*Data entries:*
Segment Open

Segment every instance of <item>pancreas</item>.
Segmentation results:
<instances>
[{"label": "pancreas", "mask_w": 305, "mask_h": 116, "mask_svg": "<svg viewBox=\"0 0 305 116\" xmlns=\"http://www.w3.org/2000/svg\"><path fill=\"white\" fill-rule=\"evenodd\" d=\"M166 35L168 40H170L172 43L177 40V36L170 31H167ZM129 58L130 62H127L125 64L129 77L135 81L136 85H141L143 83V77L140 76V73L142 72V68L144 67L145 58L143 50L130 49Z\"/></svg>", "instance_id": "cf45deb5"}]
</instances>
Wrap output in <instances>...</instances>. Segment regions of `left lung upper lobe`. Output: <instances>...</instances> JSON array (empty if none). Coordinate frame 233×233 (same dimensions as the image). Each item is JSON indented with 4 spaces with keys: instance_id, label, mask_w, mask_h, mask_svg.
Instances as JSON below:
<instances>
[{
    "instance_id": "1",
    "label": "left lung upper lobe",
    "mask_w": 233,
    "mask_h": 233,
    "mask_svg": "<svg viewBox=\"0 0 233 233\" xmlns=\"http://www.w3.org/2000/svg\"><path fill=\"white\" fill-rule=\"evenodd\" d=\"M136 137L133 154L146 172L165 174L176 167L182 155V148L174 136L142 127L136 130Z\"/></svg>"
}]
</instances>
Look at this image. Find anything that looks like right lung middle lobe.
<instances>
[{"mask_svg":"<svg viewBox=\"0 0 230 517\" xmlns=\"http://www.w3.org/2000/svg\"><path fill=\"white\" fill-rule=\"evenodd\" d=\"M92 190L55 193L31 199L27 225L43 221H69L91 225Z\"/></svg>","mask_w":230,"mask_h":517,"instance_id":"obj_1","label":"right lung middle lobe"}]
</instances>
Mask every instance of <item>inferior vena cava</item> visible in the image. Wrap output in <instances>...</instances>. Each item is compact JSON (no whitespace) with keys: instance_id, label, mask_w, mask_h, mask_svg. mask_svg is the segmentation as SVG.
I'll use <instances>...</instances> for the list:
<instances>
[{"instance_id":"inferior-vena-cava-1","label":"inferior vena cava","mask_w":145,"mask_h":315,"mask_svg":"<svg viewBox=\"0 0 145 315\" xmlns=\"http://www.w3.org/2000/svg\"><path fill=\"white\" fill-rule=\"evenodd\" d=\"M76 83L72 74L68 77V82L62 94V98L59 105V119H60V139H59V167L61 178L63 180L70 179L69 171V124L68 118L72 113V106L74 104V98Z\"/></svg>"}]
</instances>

Segment Closed

*Exercise instructions:* Nothing should be left out: return all of the records exactly.

*Answer to the problem:*
Segment every instance of <item>pancreas</item>.
Segmentation results:
<instances>
[{"label": "pancreas", "mask_w": 305, "mask_h": 116, "mask_svg": "<svg viewBox=\"0 0 305 116\" xmlns=\"http://www.w3.org/2000/svg\"><path fill=\"white\" fill-rule=\"evenodd\" d=\"M166 35L168 40H170L172 43L177 40V36L170 31H167ZM129 58L130 62H127L125 64L129 77L135 81L136 85H141L143 83V77L140 76V73L142 72V68L144 67L145 58L143 50L130 49Z\"/></svg>", "instance_id": "cf45deb5"}]
</instances>
Wrap output in <instances>...</instances>. Segment regions of `left lung upper lobe`. Output: <instances>...</instances> JSON array (empty if none). Coordinate frame 233×233 (same dimensions as the image). Each item is JSON indented with 4 spaces with keys: instance_id, label, mask_w, mask_h, mask_svg.
Instances as JSON below:
<instances>
[{
    "instance_id": "1",
    "label": "left lung upper lobe",
    "mask_w": 233,
    "mask_h": 233,
    "mask_svg": "<svg viewBox=\"0 0 233 233\" xmlns=\"http://www.w3.org/2000/svg\"><path fill=\"white\" fill-rule=\"evenodd\" d=\"M136 137L133 154L146 172L165 174L176 167L182 155V148L174 136L142 127L136 130Z\"/></svg>"
}]
</instances>
Look at this image. Find anything that looks like right lung middle lobe.
<instances>
[{"mask_svg":"<svg viewBox=\"0 0 230 517\" xmlns=\"http://www.w3.org/2000/svg\"><path fill=\"white\" fill-rule=\"evenodd\" d=\"M92 190L55 193L31 199L27 225L43 221H69L91 225Z\"/></svg>","mask_w":230,"mask_h":517,"instance_id":"obj_1","label":"right lung middle lobe"}]
</instances>
Mask every instance of <item>inferior vena cava</item> visible in the image. Wrap output in <instances>...</instances>. Each item is compact JSON (no whitespace) with keys: instance_id, label, mask_w, mask_h, mask_svg. mask_svg is the segmentation as SVG.
I'll use <instances>...</instances> for the list:
<instances>
[{"instance_id":"inferior-vena-cava-1","label":"inferior vena cava","mask_w":145,"mask_h":315,"mask_svg":"<svg viewBox=\"0 0 145 315\" xmlns=\"http://www.w3.org/2000/svg\"><path fill=\"white\" fill-rule=\"evenodd\" d=\"M76 83L72 74L68 77V82L62 94V98L59 105V119H60V139H59V167L61 178L63 180L70 179L69 171V124L68 118L72 113V106L74 104V98Z\"/></svg>"}]
</instances>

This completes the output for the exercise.